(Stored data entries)
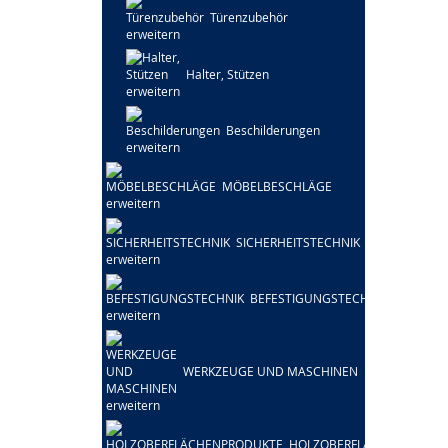
Türenzubehör
Halter, Stützen
Beschilderungen
MÖBELBESCHLÄGE
SICHERHEITSTECHNIK
BEFESTIGUNGSTECHNIK
WERKZEUGE UND MASCHINEN
HOLZOBERFLÄCHENPRODU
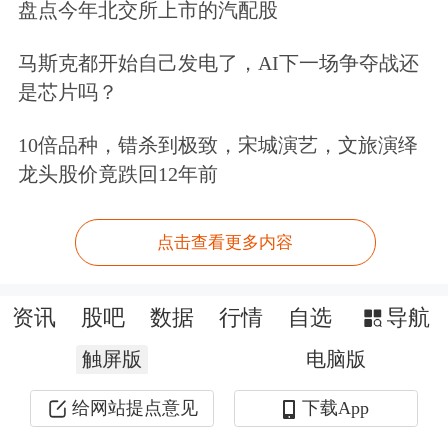
盘点今年北交所上市的汽配股
会议重申，要维护金融市场平稳运行，
提出要切实推进金融高水平双向开放，
马斯克都开始自己发电了，AI下一场争夺战还
是芯片吗？
提高开放条件下经济金融管理能力和风
险防控能力。
10倍品种，错杀到极致，宋城演艺，文旅演绎
龙头股价竟跌回12年前
总体来看，本次会议基本延续一季度例
会的总体基调。市场机构认为，在流动
点击查看更多内容
性充裕、信用条件比较宽松的背景下，
资讯
股吧
数据
行情
自选
导航
货币政策向物价等最终目标传导取决于
触屏版
居民和企业是否愿意增加融资、扩大支
电脑版
出和投资，这需要财政、货币、产业等
给网站提点意见
下载App
政策协同发力，共同激发经济内生增长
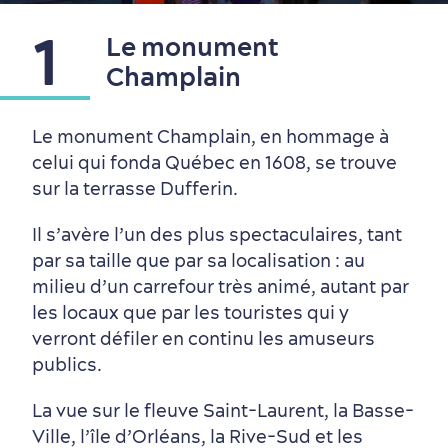
1
Le monument
Champlain
Le monument Champlain, en hommage à
celui qui fonda Québec en 1608, se trouve
sur la terrasse Dufferin.
Il s’avère l’un des plus spectaculaires, tant
par sa taille que par sa localisation : au
milieu d’un carrefour très animé, autant par
les locaux que par les touristes qui y
verront défiler en continu les amuseurs
publics.
Quartiers centraux
Quoi faire en août
Produits locaux
Vieux-Québec
Itinéraires
La vue sur le fleuve Saint-Laurent, la Basse-
Ville, l’île d’Orléans, la Rive-Sud et les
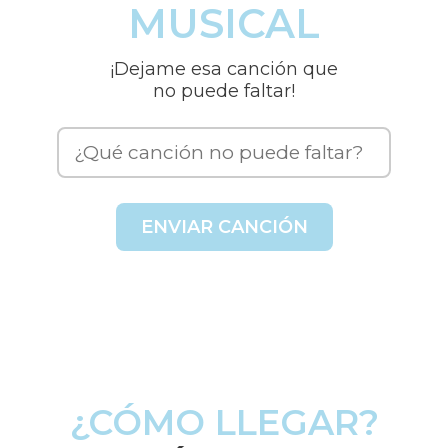
MUSICAL
¡Dejame esa canción que
no puede faltar!
ENVIAR CANCIÓN
¿CÓMO LLEGAR?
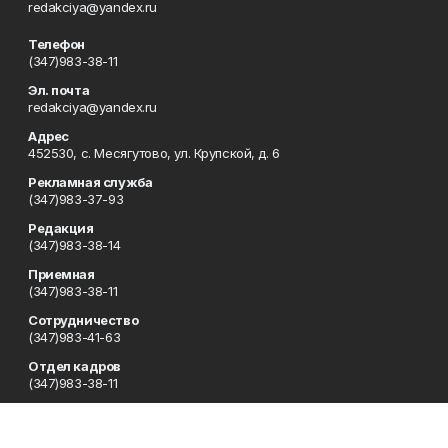
redakciya@yandex.ru
Телефон
(347)983-38-11
Эл. почта
redakciya@yandex.ru
Адрес
452530, с. Месягутово, ул. Крупской, д. 6
Рекламная служба
(347)983-37-93
Редакция
(347)983-38-14
Приемная
(347)983-38-11
Сотрудничество
(347)983-41-63
Отдел кадров
(347)983-38-11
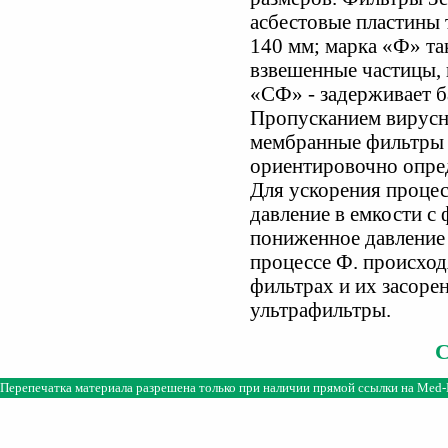
асбестовые пластины 
140 мм; марка «Ф» та
взвешенные частицы, 
«СФ» - задерживает б
Пропусканием вирусно
мембранные фильтры 
ориентировочно опре
Для ускорения проце
давление в емкости с
пониженное давление 
процессе Ф. происход
фильтрах и их засоре
ультрафильтры.
Перепечатка материала разрешена только при наличии прямой ссылки на
Med-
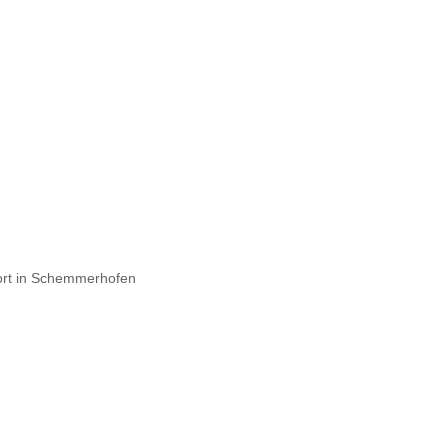
ort in Schemmerhofen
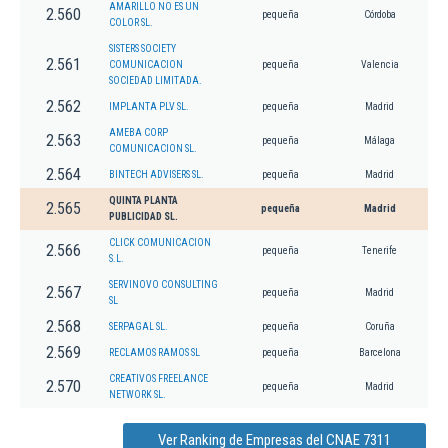
AMARILLO NO ES UN
2.560
pequeña
Córdoba
COLOR SL.
SISTERS SOCIETY
2.561
COMUNICACION
pequeña
Valencia
SOCIEDAD LIMITADA.
2.562
IMPLANTA PLV SL.
pequeña
Madrid
AMEBA CORP
2.563
pequeña
Málaga
COMUNICACION SL.
2.564
BINTECH ADVISERS SL.
pequeña
Madrid
QUINTA PLANTA
2.565
pequeña
Madrid
PUBLICIDAD SL.
CLICK COMUNICACION
2.566
pequeña
Tenerife
S.L.
SERVINOVO CONSULTING
2.567
pequeña
Madrid
SL
2.568
SERPAGAL SL.
pequeña
Coruña
2.569
RECLAMOS RAMOS SL
pequeña
Barcelona
CREATIVOS FREELANCE
2.570
pequeña
Madrid
NETWORK SL.
Ver Ranking de Empresas del CNAE 7311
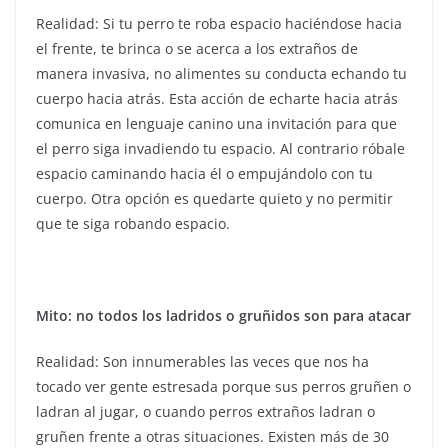
Realidad: Si tu perro te roba espacio haciéndose hacia
el frente, te brinca o se acerca a los extraños de
manera invasiva, no alimentes su conducta echando tu
cuerpo hacia atrás. Esta acción de echarte hacia atrás
comunica en lenguaje canino una invitación para que
el perro siga invadiendo tu espacio. Al contrario róbale
espacio caminando hacia él o empujándolo con tu
cuerpo. Otra opción es quedarte quieto y no permitir
que te siga robando espacio.
Mito: no todos los ladridos o gruñidos son para atacar
Realidad: Son innumerables las veces que nos ha
tocado ver gente estresada porque sus perros gruñen o
ladran al jugar, o cuando perros extraños ladran o
gruñen frente a otras situaciones. Existen más de 30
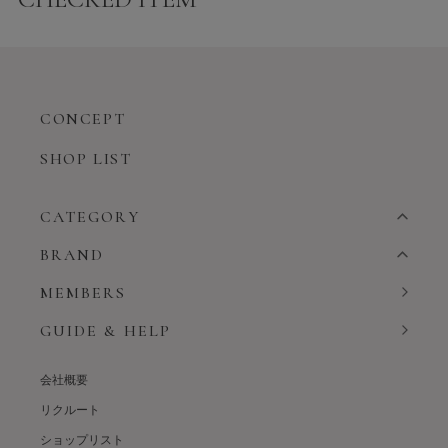
CONCEPT
SHOP LIST
CATEGORY
BRAND
MEMBERS
GUIDE & HELP
会社概要
リクルート
ショップリスト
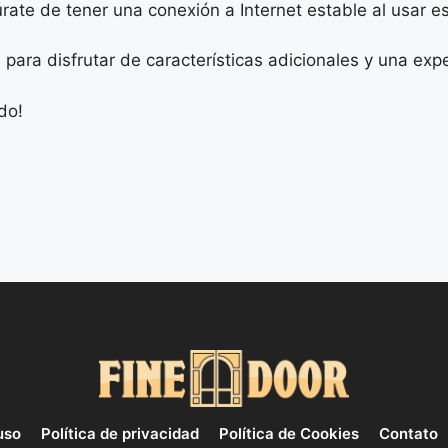
ate de tener una conexión a Internet estable al usar es
para disfrutar de características adicionales y una expe
do!
uso
Política de privacidad
Política de Cookies
Contato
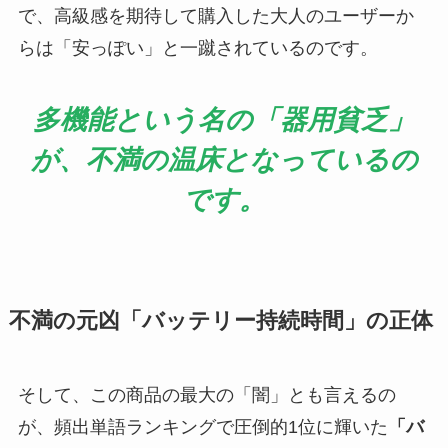
で、高級感を期待して購入した大人のユーザーか
らは「安っぽい」と一蹴されているのです。
多機能という名の「器用貧乏」
が、不満の温床となっているの
です。
不満の元凶「バッテリー持続時間」の正体
そして、この商品の最大の「闇」とも言えるの
が、頻出単語ランキングで圧倒的1位に輝いた
「バ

→ YOUR OBJECTIVE
Would you reproduce the records exactly as they stand, but without the pictures?

→ RESPONSE AREA
Türenzubehör
Halter, Stützen
Beschilderungen
MÖBELBESCHLÄGE
SICHERHEITSTECHNIK
BEFESTIGUNGSTECHNIK
WERKZEUGE UND MASCHINEN
HOLZOBERFLÄCHENPRODU
盘点今年北交所上市的汽配股
会议重申，要维护金融市场平稳运行，
提出要切实推进金融高水平双向开放，
马斯克都开始自己发电了，AI下一场争夺战还
是芯片吗？
提高开放条件下经济金融管理能力和风
险防控能力。
10倍品种，错杀到极致，宋城演艺，文旅演绎
龙头股价竟跌回12年前
总体来看，本次会议基本延续一季度例
会的总体基调。市场机构认为，在流动
点击查看更多内容
性充裕、信用条件比较宽松的背景下，
资讯
股吧
数据
行情
自选
导航
货币政策向物价等最终目标传导取决于
触屏版
居民和企业是否愿意增加融资、扩大支
电脑版
出和投资，这需要财政、货币、产业等
给网站提点意见
下载App
政策协同发力，共同激发经济内生增长
1
Le monument
Champlain
Le monument Champlain, en hommage à
celui qui fonda Québec en 1608, se trouve
sur la terrasse Dufferin.
Il s’avère l’un des plus spectaculaires, tant
par sa taille que par sa localisation : au
milieu d’un carrefour très animé, autant par
les locaux que par les touristes qui y
verront défiler en continu les amuseurs
publics.
Quartiers centraux
Quoi faire en août
Produits locaux
Vieux-Québec
Itinéraires
La vue sur le fleuve Saint-Laurent, la Basse-
Ville, l’île d’Orléans, la Rive-Sud et les
MUSICAL
¡Dejame esa canción que
no puede faltar!
ENVIAR CANCIÓN
¿CÓMO LLEGAR?
redakciya@yandex.ru
Телефон
(347)983-38-11
Эл. почта
redakciya@yandex.ru
Адрес
452530, с. Месягутово, ул. Крупской, д. 6
Рекламная служба
(347)983-37-93
Редакция
(347)983-38-14
Приемная
(347)983-38-11
Сотрудничество
(347)983-41-63
Отдел кадров
(347)983-38-11
асбестовые пластины 
140 мм; марка «Ф» та
взвешенные частицы, 
«СФ» - задерживает б
Пропусканием вирусно
мембранные фильтры 
ориентировочно опре
Для ускорения проце
давление в емкости с
пониженное давление 
процессе Ф. происход
фильтрах и их засоре
ультрафильтры.
Перепечатка материала разрешена только при наличии прямой ссылки на
Med-
ort in Schemmerhofen
AMARILLO NO ES UN
2.560
pequeña
Córdoba
COLOR SL.
SISTERS SOCIETY
2.561
COMUNICACION
pequeña
Valencia
SOCIEDAD LIMITADA.
2.562
IMPLANTA PLV SL.
pequeña
Madrid
AMEBA CORP
2.563
pequeña
Málaga
COMUNICACION SL.
2.564
BINTECH ADVISERS SL.
pequeña
Madrid
QUINTA PLANTA
2.565
pequeña
Madrid
PUBLICIDAD SL.
CLICK COMUNICACION
2.566
pequeña
Tenerife
S.L.
SERVINOVO CONSULTING
2.567
pequeña
Madrid
SL
2.568
SERPAGAL SL.
pequeña
Coruña
2.569
RECLAMOS RAMOS SL
pequeña
Barcelona
CREATIVOS FREELANCE
2.570
pequeña
Madrid
NETWORK SL.
Ver Ranking de Empresas del CNAE 7311
Realidad: Si tu perro te roba espacio haciéndose hacia
el frente, te brinca o se acerca a los extraños de
manera invasiva, no alimentes su conducta echando tu
cuerpo hacia atrás. Esta acción de echarte hacia atrás
comunica en lenguaje canino una invitación para que
el perro siga invadiendo tu espacio. Al contrario róbale
espacio caminando hacia él o empujándolo con tu
cuerpo. Otra opción es quedarte quieto y no permitir
que te siga robando espacio.
Mito: no todos los ladridos o gruñidos son para atacar
Realidad: Son innumerables las veces que nos ha
tocado ver gente estresada porque sus perros gruñen o
ladran al jugar, o cuando perros extraños ladran o
gruñen frente a otras situaciones. Existen más de 30
CONCEPT
SHOP LIST
CATEGORY
BRAND
MEMBERS
GUIDE & HELP
会社概要
リクルート
ショップリスト
ate de tener una conexión a Internet estable al usar es
para disfrutar de características adicionales y una expe
do!
uso
Política de privacidad
Política de Cookies
Contato
で、高級感を期待して購入した大人のユーザーか
らは「安っぽい」と一蹴されているのです。
多機能という名の「器用貧乏」
が、不満の温床となっているの
です。
不満の元凶「バッテリー持続時間」の正体
そして、この商品の最大の「闇」とも言えるの
が、頻出単語ランキングで圧倒的1位に輝いた
「バ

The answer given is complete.